De meeste parasitaire soorten besteden ten minste een deel van hun levenscyclus in de vorm van "vrije levensduur van het leven" en, afhankelijk van de soort en het type gastheer, hebben veel parasieten verschillende strategieën ontwikkeld voor dispersie en overleving van deze propagules.

Ei van een soort Taenia, een darmparasiet van zoogdieren (Bron: Andréatl, via Wikimedia Commons)

De eieren van veel parasieten van de menselijke darm worden bijvoorbeeld vrijgegeven met de ontlasting van hun geïnfecteerde gastheren en zijn afhankelijk van gastheren of mobiele zenders om contact te maken met de grond of met waterlichamen en zo hun larven te laten doorgaan met de levenscyclus.

De propagulo's van de parasitaire soorten met een groot aantal gastheren en vectoren vertonen complexe patronen van cyclische veranderingen die sterk afhankelijk zijn van de omgevingscondities waarvan de hele levenscyclus wordt blootgesteld.

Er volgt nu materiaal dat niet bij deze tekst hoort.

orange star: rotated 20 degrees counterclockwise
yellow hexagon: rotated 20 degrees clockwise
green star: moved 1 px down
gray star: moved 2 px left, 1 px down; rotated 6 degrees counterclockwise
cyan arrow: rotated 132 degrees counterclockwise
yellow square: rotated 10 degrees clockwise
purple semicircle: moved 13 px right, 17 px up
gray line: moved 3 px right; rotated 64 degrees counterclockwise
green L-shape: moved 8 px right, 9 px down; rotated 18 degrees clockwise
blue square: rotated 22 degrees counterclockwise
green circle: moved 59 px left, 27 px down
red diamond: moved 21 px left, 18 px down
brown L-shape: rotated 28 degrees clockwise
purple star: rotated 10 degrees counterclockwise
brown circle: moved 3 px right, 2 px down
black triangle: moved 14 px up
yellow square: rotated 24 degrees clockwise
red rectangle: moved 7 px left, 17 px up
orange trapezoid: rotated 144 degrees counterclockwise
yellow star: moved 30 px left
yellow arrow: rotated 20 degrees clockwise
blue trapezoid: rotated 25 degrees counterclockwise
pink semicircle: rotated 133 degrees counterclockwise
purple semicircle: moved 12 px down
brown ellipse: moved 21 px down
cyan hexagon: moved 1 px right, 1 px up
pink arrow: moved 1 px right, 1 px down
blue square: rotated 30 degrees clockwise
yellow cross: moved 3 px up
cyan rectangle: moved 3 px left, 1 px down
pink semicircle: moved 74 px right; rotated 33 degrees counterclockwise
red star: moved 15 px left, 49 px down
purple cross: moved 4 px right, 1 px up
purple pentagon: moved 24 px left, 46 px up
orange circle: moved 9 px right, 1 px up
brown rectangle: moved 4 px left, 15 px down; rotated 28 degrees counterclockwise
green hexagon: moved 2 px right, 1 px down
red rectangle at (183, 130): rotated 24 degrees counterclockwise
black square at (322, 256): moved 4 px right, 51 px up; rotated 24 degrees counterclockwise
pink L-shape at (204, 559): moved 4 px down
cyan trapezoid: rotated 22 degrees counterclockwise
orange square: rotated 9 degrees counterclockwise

Het kan je van dienst zijn: gametoogenese

Vaak voeden de larven (de typische propagules van sommige soorten parasieten) zich niet met hun gastheer, maar verwerven de nodige energie om te blijven door de afbraak van interne reserve -stoffen.

Propagulo's in bacteriën

Sommige gram -positieve bacteriën van het genre Bacil En Clostridium Ze vormen propagules van resistentie tegen signalen van honger (vanwege gebrek aan voedsel) die worden gekenmerkt door de drastische afname van de metabole activiteit en daarom van groei.

Deze propagulo's worden vaak geproduceerd door een "sporulatie" -gebeurtenis, gekenmerkt door de ongelijke verdeling van de cel (ze zijn aseksuele propagulo's), die eindigt met de productie van sommige "pre-spats" van kleiner dan de bacterie "moeder".

Schema van de vorming van een bacteriële endospora (Bron: Farah, Sophia, Alex [CC BY-SA 4.0 (https: // creativeCommons.Org/licenties/by-sa/4.0)] via Wikimedia Commons)

Blijkbaar overspelen veel sporulatieve bacteriën deze "pre-spats", en daarom staan ​​ze bekend als "endospores", die worden vrijgegeven zodra de cel die hen is vermeld, is vermeld.

Bacteriële endosporen zijn gemodificeerd in het cytosol, deze worden bedekt met verschillende lagen en verliezen bovendien een grote hoeveelheid vochtigheid. Ze vertragen ook hun metabolisme en verwerven het vermogen om warmte, straling en blootstelling aan verschillende chemicaliën te weerstaan.

Onder de juiste stimulus kunnen deze resistentie -endosporen "ontkiemen" en nieuwe bacteriën vormen, genetisch identiek aan de "moeder" -cel die aanleiding gaf.

Referentie

  1. Chrungoo, n. K. (1992). Concepten van rustregulatie in propagules voor groenteplant: een overzicht. Milieu- en experimentele plantkunde, 32(4), 309-318.
  2. Hickman, c. P., Roberts, l. S., Larson, a., Ober, W. C., & Garrison, c. (2001). Geïntegreerde priorms van zoölogie (Vol. vijftien). New York: McGraw-Hill.
  3. Lamberton, p. H., Norton, een. J., & Webster, J. P. (2010). Propagulatie gedrag en parasiettransmissie.
  4. Nabors, m. W. (2004). Inleiding tot plantkunde (Nee. 580 N117i). Pearson.
  5. Raven, p. H., Evert, r. F., & Eichhorn, s. EN. (2005). Biologie van planten. Macmillan.